┌──
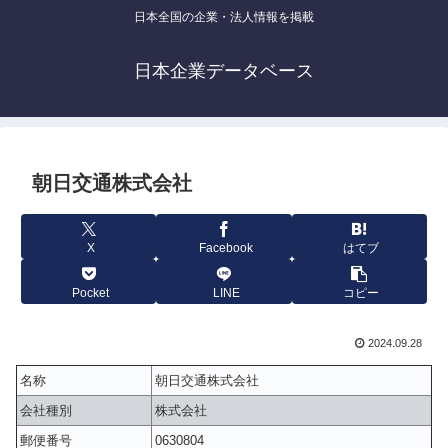
日本全国の企業・法人情報を掲載
日本企業データベース
朝日交通株式会社
X
Facebook
はてブ
Pocket
LINE
コピー
2024.09.28
名称
朝日交通株式会社
会社種別
株式会社
郵便番号
0630804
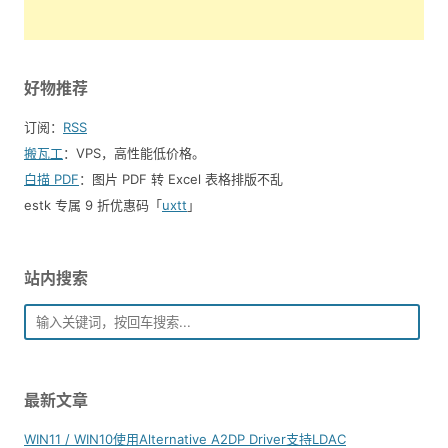
好物推荐
订阅：
RSS
搬瓦工
：VPS，高性能低价格。️
白描 PDF
：图片 PDF 转 Excel 表格排版不乱
estk 专属 9 折优惠码「
uxtt
」
站内搜索
最新文章
WIN11 / WIN10使用Alternative A2DP Driver支持LDAC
└──
__What the task asks__: Reproduce each line of the records exactly, and omit every picture.

__Reply__:
日本全国の企業・法人情報を掲載
日本企業データベース
朝日交通株式会社
X
Facebook
はてブ
Pocket
LINE
コピー
2024.09.28
名称
朝日交通株式会社
会社種別
株式会社
郵便番号
0630804
好物推荐
订阅：
RSS
搬瓦工
：VPS，高性能低价格。️
白描 PDF
：图片 PDF 转 Excel 表格排版不乱
estk 专属 9 折优惠码「
uxtt
」
站内搜索
最新文章
WIN11 / WIN10使用Alternative A2DP Driver支持LDAC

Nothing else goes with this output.